[[ Task material open ]]

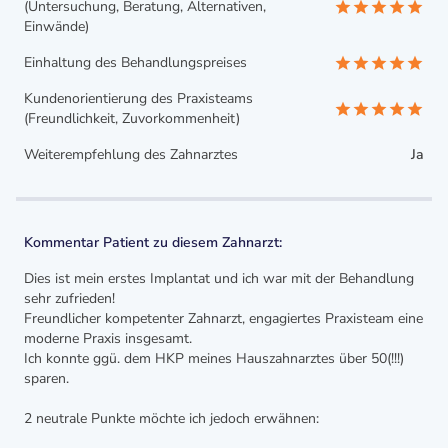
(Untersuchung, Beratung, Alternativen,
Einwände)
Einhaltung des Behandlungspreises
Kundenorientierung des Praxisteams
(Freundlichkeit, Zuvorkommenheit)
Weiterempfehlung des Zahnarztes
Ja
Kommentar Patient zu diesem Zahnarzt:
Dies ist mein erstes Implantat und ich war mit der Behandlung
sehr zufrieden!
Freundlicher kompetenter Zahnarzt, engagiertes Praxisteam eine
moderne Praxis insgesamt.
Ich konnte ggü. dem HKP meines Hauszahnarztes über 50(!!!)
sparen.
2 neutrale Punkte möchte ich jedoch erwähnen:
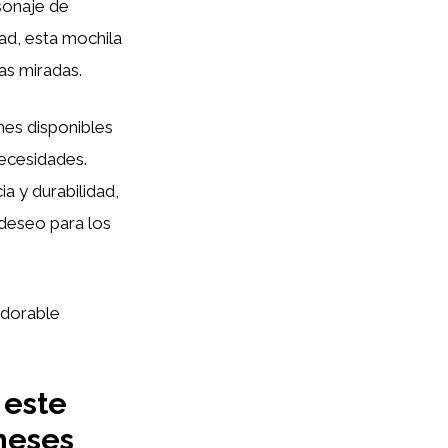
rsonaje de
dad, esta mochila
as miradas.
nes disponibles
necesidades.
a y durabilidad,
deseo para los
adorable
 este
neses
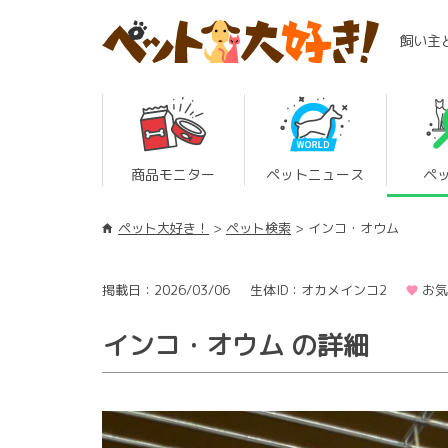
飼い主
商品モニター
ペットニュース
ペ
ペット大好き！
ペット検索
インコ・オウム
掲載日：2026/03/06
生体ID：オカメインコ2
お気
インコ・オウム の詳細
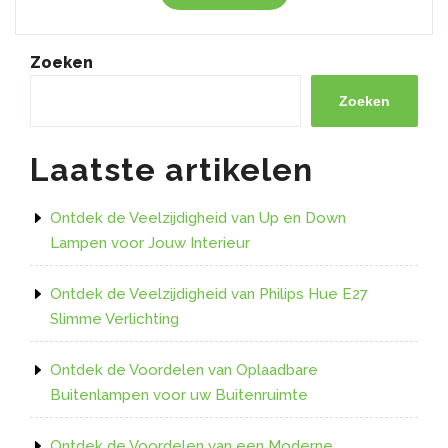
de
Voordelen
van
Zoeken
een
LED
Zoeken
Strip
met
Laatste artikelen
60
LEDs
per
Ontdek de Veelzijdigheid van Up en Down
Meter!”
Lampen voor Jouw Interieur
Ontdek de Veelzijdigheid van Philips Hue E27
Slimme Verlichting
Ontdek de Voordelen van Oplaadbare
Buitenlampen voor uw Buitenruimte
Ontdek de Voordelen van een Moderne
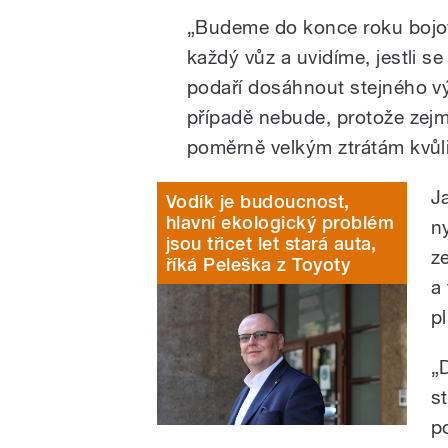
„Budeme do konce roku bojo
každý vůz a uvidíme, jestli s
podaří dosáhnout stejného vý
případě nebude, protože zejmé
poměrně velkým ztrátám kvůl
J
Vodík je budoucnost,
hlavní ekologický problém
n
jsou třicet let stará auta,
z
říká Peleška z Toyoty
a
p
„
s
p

[[ Task material closed ]]

> **The task**: All lines in the entries above that include "Voordelen" should be found and copied.

> **Your response**:
Voordelen
Ontdek de Voordelen van Oplaadbare
Ontdek de Voordelen van een Moderne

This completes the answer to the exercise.